Arguments pertinents
1. Responsabilité Disciplinaire : La cour a souligné que le juge de l'excès de pouvoir doit examiner si les faits reprochés justifient une sanction, ainsi que la proportionnalité de cette sanction, indiquant que "l'état mental d'un agent peut faire obstacle à ce qu'il puisse être regardé comme responsable de ses actes".
2. Erreur d'Appréciation : Le conseil de discipline de recours a commis une erreur en jugeant que l'état psychologique de Mme A... C... l'absout de toute responsabilité, bien que son discernement ait été altéré, ce qui ne rendait pas son comportement inacceptable non sanctionnable.

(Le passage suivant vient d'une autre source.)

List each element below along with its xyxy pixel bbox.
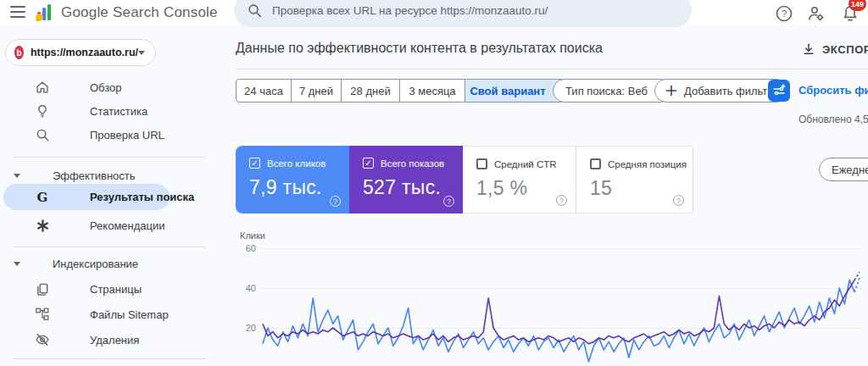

3. Annulation de l'Avis : En conséquence, la cour a annulé l'avis du conseil de discipline de recours, car celui-ci n'a pas correctement évalué la situation, comme le stipule l'article 91 de la loi n° 84-53 : "L'autorité territoriale ne peut prononcer de sanction plus sévère que celle proposée par le conseil de discipline de recours."
Interprétations et citations légales
1. Loi n° 84-53 du 26 janvier 1984 - Article 91 : Cet article stipule les conditions dans lesquelles une sanction peut être infligée aux fonctionnaires territoriaux et précise que l'autorité territoriale est limitée à la sanction suggérée par le conseil de discipline. En cas d'inadéquation entre la proposition du conseil et la réalité des faits, la sanction devient illégitime.

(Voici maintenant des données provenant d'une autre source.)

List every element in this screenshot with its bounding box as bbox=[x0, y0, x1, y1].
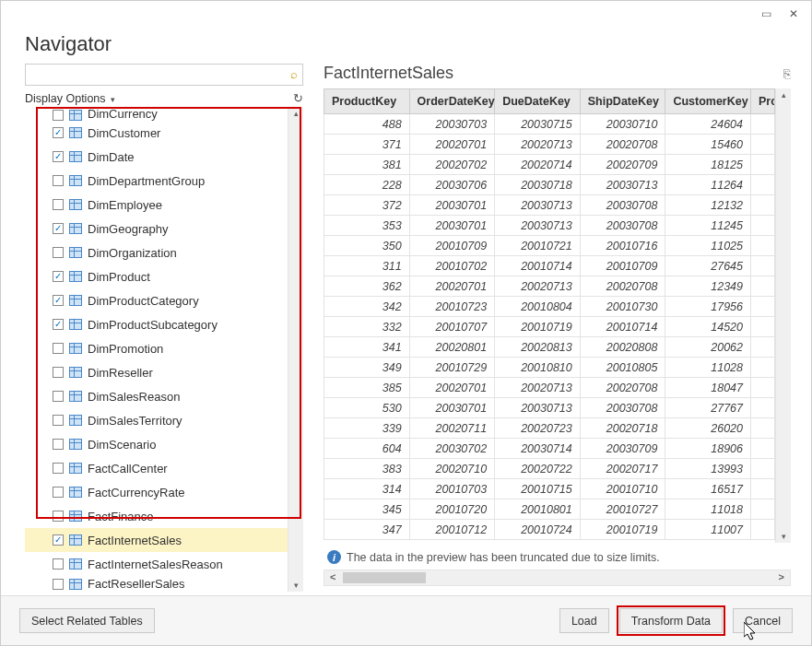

2. Décret n° 89-677 du 18 septembre 1989 - Article 27 : Ce décret renvoie à la procédure disciplinaire et spécifie que le conseil de discipline doit évaluer les situations sur une base complète. Cela implique que le conseil doit non seulement sanctionner, mais le faire sur une évaluation factuelle complète des circonstances et faits.
3. État de santé mentale : La cour a reconnu que bien que les éléments médicaux, notamment les rapports du centre hospitalier, attestent d'un épisode psychotique, cela "démontrent seulement que son discernement a pu être altéré", suggérant que l'agent pouvait toujours avoir une part de responsabilité dans ses actes (contraste entre l'irresponsabilité totale et une altération du discernement).
Cette décision illustre la délicatesse des situations impliquant la santé mentale dans le cadre disciplinaire des fonctionnaires, où il est essentiel de bien évaluer la capacité des fonctionnaires à être responsables de leurs actes.